Orang-orang saling bertukar pandang. Ada semacam pemahaman yang bertukar pula di antara mereka dimana Cassie tidak diikutsertakan. Cassie dibiarkan sendirian dalam kebingungan.

Edwin pun mendekat.

"Cassie," panggilnya pelan. Cassie mengarahkan mata besarnya pada sang papa. "Kamu tahu kenapa kamu ada di sini—di rumah sakit?"

Kepala Cassie menggeleng pelan. Pandangan Edwin beralih pada Andrea, tapi tak lama setelahnya kembali lagi pada Cassie.

"Lalu saat ini apa yang kamu tahu?"

Cassie menggigit bibir bawahnya. Menundukkan pandangan sembari menyampirkan rambut panjang bergelombangnya ke belakang telinga.

"Aku ngga bisa ada di sini terus, Pa. Aku harus pergi ke kampus. Aku harus ikut orientasi. Kalau ngga, aku pasti bakal ketinggalan banyak info tentang perkuliahan aku nanti."

"Ya Tuhan," timpal wanita asing—yang tadi ikut memeluk Cassie—seraya menangkup mulutnya dengan telapak tangan. Mengisyaratkan ketidakpercayaan atas apa yang baru saja Cassie katakan.

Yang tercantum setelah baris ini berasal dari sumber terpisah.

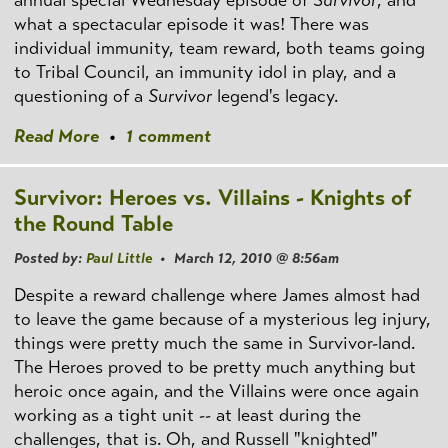
what a spectacular episode it was! There was
individual immunity, team reward, both teams going
to Tribal Council, an immunity idol in play, and a
questioning of a
Survivor
legend's legacy.
Read More
•
1 comment
Survivor: Heroes vs. Villains - Knights of
the Round Table
Posted by:
Paul Little
• March 12, 2010 @ 8:56am
Despite a reward challenge where James almost had
to leave the game because of a mysterious leg injury,
things were pretty much the same in Survivor-land.
The Heroes proved to be pretty much anything but
heroic once again, and the Villains were once again
working as a tight unit -- at least during the
challenges, that is. Oh, and Russell "knighted"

Edwin hendak bicara sesuatu, tapi diurungkan. Bibirnya kembali mengatup rapat.

"Sayang, kamu ngga lagi bercanda, 'kan?" tanya Andrea.

"Bercanda gimana sih, Ma?" balas Cassie kesal. "Malahan aku pikir Mama sama Papa yang lagi bercanda. Aku sama sekali ngga kenal orang-orang ini. Apalagi dia," tunjuknya tegas pada Si Lelaki Mesum. "Waktu aku bangun tadi, dia tahu-tahu ada di sini. Ngga pakai baju pula. Pasti dia mau berbuat macam-macam sama aku. Iya, 'kan? Heh, laki-laki mesum!"

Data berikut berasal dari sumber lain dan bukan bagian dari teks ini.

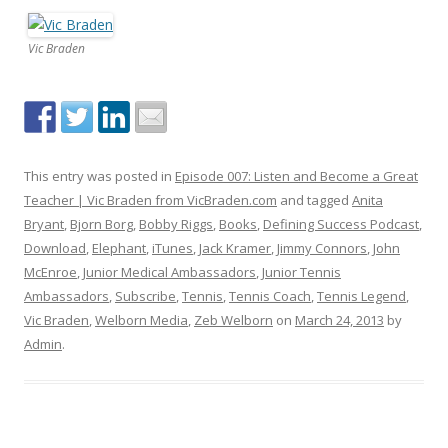
Vic Braden
This entry was posted in
Episode 007: Listen and Become a Great
Teacher | Vic Braden from VicBraden.com
and tagged
Anita
Bryant
,
Bjorn Borg
,
Bobby Riggs
,
Books
,
Defining Success Podcast
,
Download
,
Elephant
,
iTunes
,
Jack Kramer
,
Jimmy Connors
,
John
McEnroe
,
Junior Medical Ambassadors
,
Junior Tennis
Ambassadors
,
Subscribe
,
Tennis
,
Tennis Coach
,
Tennis Legend
,
Vic Braden
,
Welborn Media
,
Zeb Welborn
on
March 24, 2013
by
Admin
.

"Cassie …." Andrea mencoba menenangkan.

Si Lelaki Mesum makin terlihat tidak senang ketika lagi-lagi Cassie menyebutnya mesum. Ada tiga buah lipatan yang begitu dalam terbentuk di dahinya. Bibirnya merapat hingga membentuk satu garis tegas. Matanya menyipit menatap Cassie dan berkilat marah, meski Cassie tahu dia berusaha menahannya.

"Sayang, kamu benar-benar …," kalimat Andrea terputus sejenak untuk menarik napas, "Mereka ini mertua kamu, Cassie, dan ini Mario. Dia suami kamu."

Detik itu juga Cassie merasa petir yang tak kasatmata menyambar telak dadanya.